Visas Schengen : quand la Cour précise les conditions dans lesquelles un Etat peut refuser leur octroi

par Rostane Mehdi, CERIC

Les Etats membres de l’Union délivrent chaque année plusieurs millions de visas « Schengen » de court séjour (Voir rapport de la Commission sur le fonctionnement de la coopération locale au titre de Schengen au cours des deux premières années de mise en œuvre du code des visas (COM 2012 648).

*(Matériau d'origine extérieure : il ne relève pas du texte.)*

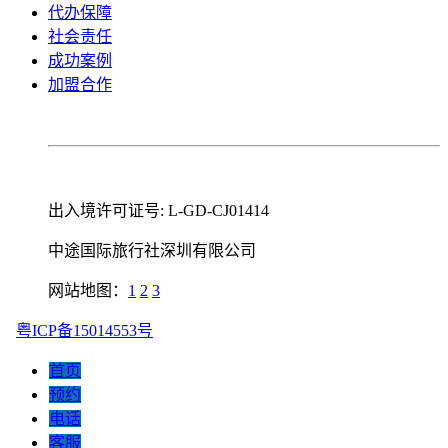
代办保障
社会责任
成功案例
加盟合作
出入境许可证号: L-GD-CJ01414
中途国际旅行社深圳有限公司
网站地图：
1
2
3
粤ICP备15014553号
首页
预约
电话
客服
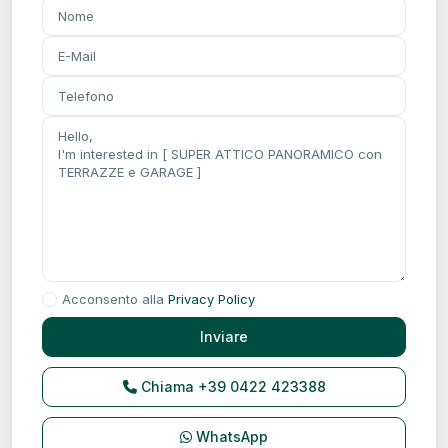
Acconsento alla
Privacy Policy
Chiama
+39 0422 423388
WhatsApp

Précieux viatique pour d’innombrables ressortissants d’Etats tiers, instrument au service d’une stratégie défensive, mécanisme permettant de canaliser les flux migratoires, les visas « Schengen » nourrissent espoirs et fantasmes.

Les conditions dans lesquelles ils sont accordés, ou refusés, restent, aux yeux de beaucoup (du moins à la périphérie de l’Union), nimbées d’un parfum d’arbitraire. C’est en cela que l’arrêt C 84/12 rendu le 19 décembre dans l’affaire Koushkaki c. RFA est intéressant car il donne à la Cour une occasion de préciser ce régime tel qu’il est défini par le règlement (CE) n° 810/2009 du Parlement européen et du Conseil, du 13 juillet 2009, établissant un Code communautaire des visas (ci-après code des visas).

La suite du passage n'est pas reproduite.